Jane Van Ryan
Posted September 20, 2010
The Macondo well that released an estimated 4.9 million barrels of oil into the Gulf of Mexico has been killed.
The well, which had been shut-in since July 15, was intercepted by a relief well on September 15. Two days later, cement was pumped into the well's annulus forming a plug. After tests confirmed the strength of the plug yesterday, Retired Coast Guard Adm. Thad Allen pronounced the well "effectively dead."
BP America Chairman and President Lamar McKay issued statement calling the kill "a significant technological accomplishment." He added, "BP will continue sharing what we have learned in an effort to prevent a tragedy like this from every being repeated."

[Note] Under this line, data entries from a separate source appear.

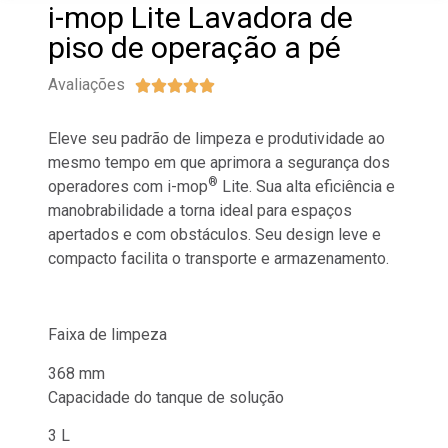
i-mop Lite Lavadora de
piso de operação a pé
Avaliações





Eleve seu padrão de limpeza e produtividade ao
mesmo tempo em que aprimora a segurança dos
®
operadores com i-mop
Lite. Sua alta eficiência e
manobrabilidade a torna ideal para espaços
apertados e com obstáculos. Seu design leve e
compacto facilita o transporte e armazenamento.
Faixa de limpeza
368 mm
Capacidade do tanque de solução
3 L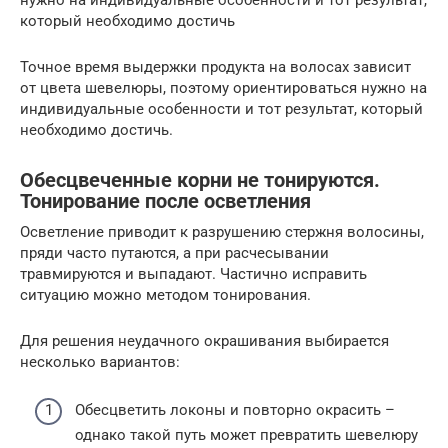
который необходимо достичь
Точное время выдержки продукта на волосах зависит
от цвета шевелюры, поэтому ориентироваться нужно на
индивидуальные особенности и тот результат, который
необходимо достичь.
Обесцвеченные корни не тонируются.
Тонирование после осветления
Осветление приводит к разрушению стержня волосины,
пряди часто путаются, а при расчесывании
травмируются и выпадают. Частично исправить
ситуацию можно методом тонирования.
Для решения неудачного окрашивания выбирается
несколько вариантов:
Обесцветить локоны и повторно окрасить –
однако такой путь может превратить шевелюру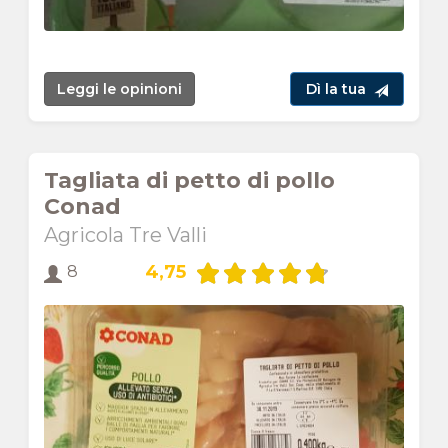
Leggi le opinioni
Dì la tua
Tagliata di petto di pollo
Conad
Agricola Tre Valli
4,75
8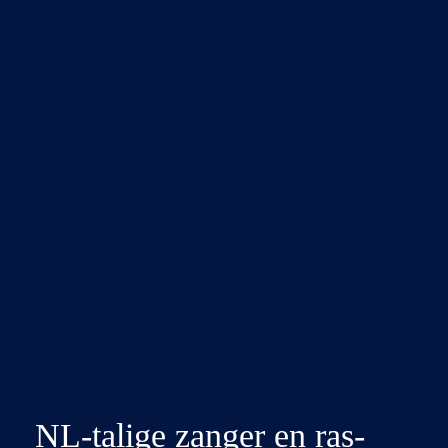
NL-talige zanger en ras-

Killing the well is not the end of the Deepwater Horizon saga. Numerous challenges remain along the Gulf Coast where the cleanup continues, and in Washington where politicians are considering legislation. BP estimates it has spent $9.5 billion on the spill response so far, while the human costs are incalculable. Eleven crewmembers on the Deepwater Horizon lost their lives. Thousands of workers in the fishing, tourism and energy industry lost their jobs.

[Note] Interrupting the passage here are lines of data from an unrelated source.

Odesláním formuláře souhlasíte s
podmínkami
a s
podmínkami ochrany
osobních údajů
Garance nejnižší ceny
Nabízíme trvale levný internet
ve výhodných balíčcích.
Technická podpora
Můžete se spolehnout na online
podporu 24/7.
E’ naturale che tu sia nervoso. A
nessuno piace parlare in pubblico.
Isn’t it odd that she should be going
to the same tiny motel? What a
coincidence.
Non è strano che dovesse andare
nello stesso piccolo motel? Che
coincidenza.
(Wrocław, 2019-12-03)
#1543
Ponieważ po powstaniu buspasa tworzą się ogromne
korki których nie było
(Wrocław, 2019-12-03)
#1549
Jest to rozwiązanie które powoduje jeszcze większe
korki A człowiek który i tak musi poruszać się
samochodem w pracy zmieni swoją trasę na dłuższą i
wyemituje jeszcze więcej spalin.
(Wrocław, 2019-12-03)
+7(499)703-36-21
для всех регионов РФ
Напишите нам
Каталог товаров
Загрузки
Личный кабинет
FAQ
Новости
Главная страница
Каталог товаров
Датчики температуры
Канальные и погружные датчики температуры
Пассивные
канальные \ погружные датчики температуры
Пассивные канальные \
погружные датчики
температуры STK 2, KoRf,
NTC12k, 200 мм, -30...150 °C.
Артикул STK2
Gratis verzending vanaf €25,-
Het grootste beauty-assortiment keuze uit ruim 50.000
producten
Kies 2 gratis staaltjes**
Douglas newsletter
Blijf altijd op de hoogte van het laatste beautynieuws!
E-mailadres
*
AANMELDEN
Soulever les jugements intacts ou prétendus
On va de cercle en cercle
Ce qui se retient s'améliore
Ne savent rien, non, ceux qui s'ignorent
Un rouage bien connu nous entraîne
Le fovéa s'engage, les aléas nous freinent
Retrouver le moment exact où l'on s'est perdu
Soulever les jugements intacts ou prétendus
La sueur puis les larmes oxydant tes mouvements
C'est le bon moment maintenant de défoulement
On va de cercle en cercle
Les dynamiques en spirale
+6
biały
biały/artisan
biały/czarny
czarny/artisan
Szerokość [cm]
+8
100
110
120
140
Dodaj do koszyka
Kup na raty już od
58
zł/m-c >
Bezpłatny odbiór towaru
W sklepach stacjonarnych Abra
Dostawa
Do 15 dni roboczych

The administration estimates that the de facto offshore drilling moratorium has led to the loss of no more than 12,000 jobs--a figure that was cast into doubt by the Times-Picayune on Saturday. In an editorial, the newspaper said the government's job analysis failed to account for the loss of jobs in shallow-water operations. "The least the government could do is to be frank about the negative impact its policies have had...." the editors wrote.